Exercise directions: In the records below, begin at the line that has "organise le débat entre Deni" and stop after the line that has "faciliteront la compréhensio"; quote those lines verbatim and nothing more.

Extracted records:
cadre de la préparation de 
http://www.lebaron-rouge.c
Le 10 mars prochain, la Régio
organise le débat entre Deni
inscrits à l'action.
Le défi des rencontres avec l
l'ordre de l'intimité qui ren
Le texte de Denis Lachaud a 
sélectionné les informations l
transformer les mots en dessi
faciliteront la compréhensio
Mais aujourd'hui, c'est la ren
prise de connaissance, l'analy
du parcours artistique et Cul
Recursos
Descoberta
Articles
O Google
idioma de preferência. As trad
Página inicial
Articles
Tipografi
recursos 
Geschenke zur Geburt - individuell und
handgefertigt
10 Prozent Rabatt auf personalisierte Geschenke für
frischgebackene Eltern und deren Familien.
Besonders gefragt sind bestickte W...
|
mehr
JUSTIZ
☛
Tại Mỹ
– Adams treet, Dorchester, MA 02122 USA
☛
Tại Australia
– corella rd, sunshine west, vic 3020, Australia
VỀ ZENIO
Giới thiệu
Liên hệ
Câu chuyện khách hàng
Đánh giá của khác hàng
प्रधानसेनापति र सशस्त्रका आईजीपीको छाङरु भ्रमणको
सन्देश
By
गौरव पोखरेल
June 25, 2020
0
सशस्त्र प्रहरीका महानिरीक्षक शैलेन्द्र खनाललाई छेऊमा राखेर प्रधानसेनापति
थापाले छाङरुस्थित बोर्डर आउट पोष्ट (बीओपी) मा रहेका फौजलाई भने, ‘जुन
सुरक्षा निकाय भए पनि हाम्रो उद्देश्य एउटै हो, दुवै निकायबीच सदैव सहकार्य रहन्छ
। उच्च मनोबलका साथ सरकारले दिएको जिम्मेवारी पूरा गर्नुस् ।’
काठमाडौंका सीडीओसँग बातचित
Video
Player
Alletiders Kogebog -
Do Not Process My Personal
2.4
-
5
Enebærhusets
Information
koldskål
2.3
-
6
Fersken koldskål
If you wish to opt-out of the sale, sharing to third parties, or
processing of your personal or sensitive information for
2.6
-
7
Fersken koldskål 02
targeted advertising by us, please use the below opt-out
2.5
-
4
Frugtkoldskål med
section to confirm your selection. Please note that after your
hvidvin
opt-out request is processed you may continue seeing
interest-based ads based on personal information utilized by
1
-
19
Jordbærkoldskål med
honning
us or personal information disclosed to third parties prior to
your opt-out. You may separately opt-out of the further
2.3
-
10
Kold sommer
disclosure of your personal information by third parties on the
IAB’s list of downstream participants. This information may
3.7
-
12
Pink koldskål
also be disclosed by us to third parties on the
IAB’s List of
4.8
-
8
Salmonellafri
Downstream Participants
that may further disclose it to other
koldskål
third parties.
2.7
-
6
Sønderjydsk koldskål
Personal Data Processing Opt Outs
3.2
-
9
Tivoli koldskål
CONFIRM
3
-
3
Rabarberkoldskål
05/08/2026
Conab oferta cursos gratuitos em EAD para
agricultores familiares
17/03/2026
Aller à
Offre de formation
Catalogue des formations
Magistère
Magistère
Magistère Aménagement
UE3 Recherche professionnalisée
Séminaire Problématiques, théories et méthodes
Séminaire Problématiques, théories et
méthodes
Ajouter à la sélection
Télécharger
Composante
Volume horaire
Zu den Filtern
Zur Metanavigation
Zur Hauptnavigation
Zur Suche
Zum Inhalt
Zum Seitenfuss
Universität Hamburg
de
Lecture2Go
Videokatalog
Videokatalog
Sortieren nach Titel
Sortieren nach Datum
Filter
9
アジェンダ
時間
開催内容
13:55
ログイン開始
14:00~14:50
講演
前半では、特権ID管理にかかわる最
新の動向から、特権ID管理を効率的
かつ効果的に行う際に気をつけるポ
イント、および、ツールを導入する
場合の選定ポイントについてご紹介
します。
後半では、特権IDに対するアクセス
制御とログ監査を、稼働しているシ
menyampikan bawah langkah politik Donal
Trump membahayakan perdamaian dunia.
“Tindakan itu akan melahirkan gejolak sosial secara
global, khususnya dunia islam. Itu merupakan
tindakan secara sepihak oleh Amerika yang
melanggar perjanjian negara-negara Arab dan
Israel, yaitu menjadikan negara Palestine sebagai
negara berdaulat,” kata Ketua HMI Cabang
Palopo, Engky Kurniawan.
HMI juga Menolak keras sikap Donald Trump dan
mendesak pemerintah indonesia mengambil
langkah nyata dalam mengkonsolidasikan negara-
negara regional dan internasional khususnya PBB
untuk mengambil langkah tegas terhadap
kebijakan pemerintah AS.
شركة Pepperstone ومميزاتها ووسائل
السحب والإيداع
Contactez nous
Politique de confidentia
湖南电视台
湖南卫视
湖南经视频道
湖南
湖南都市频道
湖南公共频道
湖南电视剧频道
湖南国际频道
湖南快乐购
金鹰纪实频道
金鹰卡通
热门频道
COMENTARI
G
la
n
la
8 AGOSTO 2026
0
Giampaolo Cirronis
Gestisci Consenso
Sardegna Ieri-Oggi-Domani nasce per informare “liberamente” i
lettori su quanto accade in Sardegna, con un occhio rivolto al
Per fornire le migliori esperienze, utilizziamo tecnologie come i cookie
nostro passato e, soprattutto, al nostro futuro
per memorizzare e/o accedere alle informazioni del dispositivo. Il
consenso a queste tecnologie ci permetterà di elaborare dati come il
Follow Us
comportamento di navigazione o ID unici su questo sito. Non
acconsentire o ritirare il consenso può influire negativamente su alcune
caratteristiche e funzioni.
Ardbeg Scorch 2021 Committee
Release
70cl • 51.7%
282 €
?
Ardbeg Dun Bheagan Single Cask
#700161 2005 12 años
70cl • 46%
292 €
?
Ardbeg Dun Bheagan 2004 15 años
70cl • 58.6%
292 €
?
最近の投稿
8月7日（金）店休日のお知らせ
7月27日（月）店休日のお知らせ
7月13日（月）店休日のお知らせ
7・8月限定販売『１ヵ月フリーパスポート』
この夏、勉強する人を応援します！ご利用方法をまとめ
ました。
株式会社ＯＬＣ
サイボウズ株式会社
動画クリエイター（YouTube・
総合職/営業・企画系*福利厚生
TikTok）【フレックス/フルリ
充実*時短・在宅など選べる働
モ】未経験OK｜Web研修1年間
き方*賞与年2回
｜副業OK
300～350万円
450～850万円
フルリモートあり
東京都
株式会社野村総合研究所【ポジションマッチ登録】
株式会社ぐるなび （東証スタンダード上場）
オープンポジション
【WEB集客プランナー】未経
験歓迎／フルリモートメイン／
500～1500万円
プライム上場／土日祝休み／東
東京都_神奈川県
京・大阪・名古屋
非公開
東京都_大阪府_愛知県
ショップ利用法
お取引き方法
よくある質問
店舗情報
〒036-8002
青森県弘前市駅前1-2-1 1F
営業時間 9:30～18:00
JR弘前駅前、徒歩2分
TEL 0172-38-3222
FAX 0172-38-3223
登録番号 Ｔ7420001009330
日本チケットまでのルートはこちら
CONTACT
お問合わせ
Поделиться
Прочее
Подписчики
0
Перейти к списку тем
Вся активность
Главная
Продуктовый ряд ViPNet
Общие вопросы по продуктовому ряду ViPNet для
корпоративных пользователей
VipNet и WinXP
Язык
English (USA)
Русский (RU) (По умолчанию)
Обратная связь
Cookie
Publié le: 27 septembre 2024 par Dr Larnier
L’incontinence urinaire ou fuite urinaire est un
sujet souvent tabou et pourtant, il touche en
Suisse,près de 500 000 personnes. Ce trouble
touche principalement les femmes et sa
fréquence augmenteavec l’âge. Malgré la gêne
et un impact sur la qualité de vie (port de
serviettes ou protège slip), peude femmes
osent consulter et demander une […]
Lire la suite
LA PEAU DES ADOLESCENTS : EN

Task response:
organise le débat entre Deni
inscrits à l'action.
Le défi des rencontres avec l
l'ordre de l'intimité qui ren
Le texte de Denis Lachaud a 
sélectionné les informations l
transformer les mots en dessi
faciliteront la compréhensio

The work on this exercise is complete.